# The world doesn't feel like it exists anymore



## insaticiable

Basically without making this into a really long thread (I'm feeling tired), I just wanted to express my concerns about something. I had dp/dr for 14 months straight (from Feb 2010-April 2011), then i made a full 100% recovery for 3 weeks in April while I was in the hospital (best feeling ever...everything was good & gravy), then for some unknown reason I relapsed again, this time feeling much worse than I did before I recovered. Anyways...I relapsed...went from severe out of body sensations, severe DP, then it transgressed to regular dp/dr which is what I had normally experienced before I had recovered (when I had it for those 14 months initially).

Something happened last Saturday with my brain. I don't know how to quite describe it at all. It started off with my body feeling really weird, it being uncomfortable being in my own skin, just feeling very very weird and strange overall. This started creating a lot of fear and panic within me (it almost felt like I was reliving the first few days that I had first gotten dp back in Feb '10), but the panic went away a couple days ago, and I am left with this feeling that I can't quite describe. It feels like the world does not exist...that I don't exist. It feels like something has shifted in my brain because I no longer feel my ''regular'' levels of dp/dr. This is something I've never felt before. Like I said, it just feels like nothing exists.

When I listen to music, I hear the sounds, but it is like my mind chooses to tune it out. Or if I'm eating food, I just see myself putting the fork in my mouth repeatedly, but it's like I can't taste the food that I eat. When I watch T.V, I barely process what I'm seeing. Something feels like it has shutdown in my brain. I don't know if I have dissociated to the point of no return or experiencing some bizarre form of DP (esp DP, not DR).

Last night, I was contemplating overdosing b/c I thought that I couldn't bear this ''new weird'' feeling much longer. That what is the point of living if I can't enjoy or process or understand or comprehend anything...i mean ANYTHING around me? I have taken a bunch of my antipsychotic medication to numb myself and make myself sleepy so that I don't feel anything. Don't feel the misey and the hopelessness. Numbing myself feels better than feeling the despair and thoughts of doing something destructive.

The very very worst part of it all is that I don't really know how to describe this feeling at all. It started off with ''I feel really weird. My body feels weird'' and now the feeling I have is just indescribable. I think my brain has numbed itself very intensely. I don't know if anything I just wrote makes sense, but I am truly truly hanging on by a thin piece of thread at this point.

Also...it feels like the left side of my head is numb. God...I wish I knew how to describe this better.

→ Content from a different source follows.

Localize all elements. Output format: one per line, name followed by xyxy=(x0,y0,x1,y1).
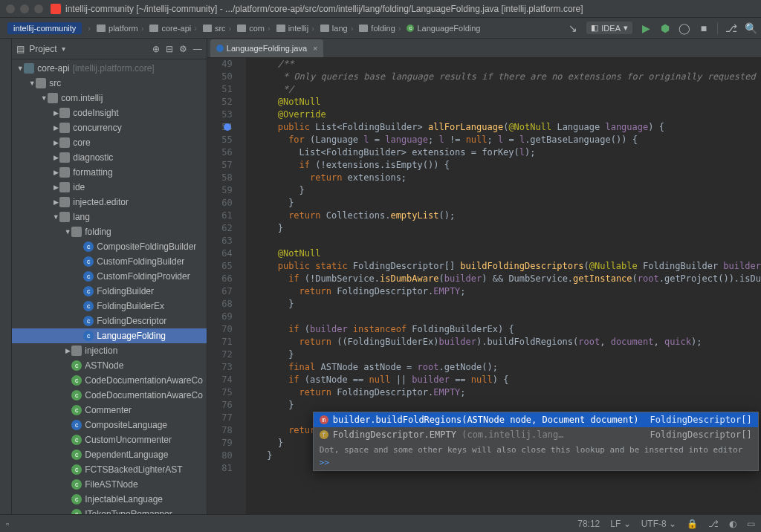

It feels like I have retreated so deeply within myself that I can't feel anything on the outside anymore. I think my brain has decided to take a permanent vacation.

Thoughts??

P.S: Sorry this inevitably turned out into being a long thread. My apologies. All I can say is....NOTHING MAKES SENSE ANYMORE!!!


----------



## oo7grayfox

Hey. I don't know if this helps, but I've been suffering from DP for over 10 years now. It started when I was a kid, when I used to get picked on at school. Then for 3 years, I was fine. Then, when I got into High School, it started again and I've felt this way for the passed decade now. All I can say is that I'm happy I found this site. It seems like there are quite a few people who have beaten it. Maybe the more we write about it, and discuss, the closer we can get to doing the same. Hang in there. I will too.


----------



## Antarctic Leech

I hear you on the NOTHING MAKES SENSE ANYMORE. Rant as much as you like. We all understand here.


----------



## PhoenixDown

Hey Insaticiable,

I understand the feeling you are describing. It defies description in many ways, but believe me I have been there. There was a time when my DP was so bad that I felt as you feel, that nothing existed. Everything stopped, time seemed to be so fleeting I was not able to experience the moment. My interaction with stimulus was essentially void.... though as you said, I still experienced the sensoral part but it was as if my brain didn't register it. What level was your DP at before this change from last saturday? You were just feeling weird and out of place in your body - not this feeling nothingness? And what do you think may have trigger this shift into a deeper dissociative level.... or is it just random like so much of this DP experience.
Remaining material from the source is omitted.